Just six days ago, following the historic third halving of BTC mining reward – lowering the block subsidy from BTC 12.5 to BTC 6.25 per block – it was estimated that mining difficulty, a measure showing how hard it is to compete for mining rewards, would rise 4.5% and above its March all-time high to 16.83 T. This number was dropping already at the time.
At this point, a bit more than a day before the next difficulty adjustment, that result seems highly unlikely, as, on Monday morning (UTC time), major Bitcoin mining pool BTC.com estimates a 3.14% decrease to 15.60 T. The last time the values were at approximately this level was in mid-February of this year, though at that time, the difficulty was on an ascending trajectory.
Meanwhile, it seems that after the initial drop, hashrate, or the computational power of the Bitcoin network, is bottoming out, which might result in lower than now estimated drop in mining difficulty. However, as previously reported, it might take weeks until we have a clear picture of the Bitcoin network after its third halving.

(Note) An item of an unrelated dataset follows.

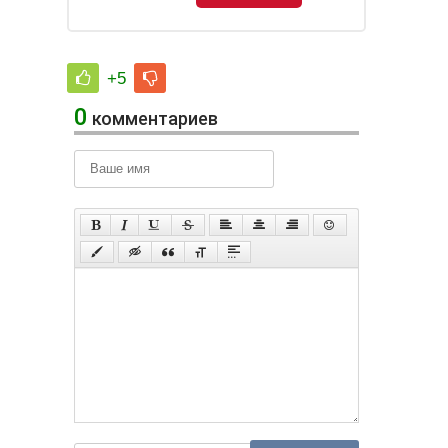
+5
0
комментариев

Bitcoin hashrate in the past month
According to Daniel Frumkin, Analyst at Braiins, the company behind Slush Pool and the Stratum V2 protocol for pooled mining, the total network hashrate hasn’t dropped post-halving as much as many people were anticipating, likely since the significant BTC price drop in March already squeezed many inefficient miners out. Meanwhile, Johnson Xu, the Chief Analyst at token data and rating agency TokenInsight, estimates that the network participants need to take a bit more time to readjust their positions, so some volatility in the hashrate, especially going into the next difficulty adjustment, is to be expected.
At pixel time (10:46 UTC), BTC trades at USD 9,651 and is up by 1% in a day and 9% in a week.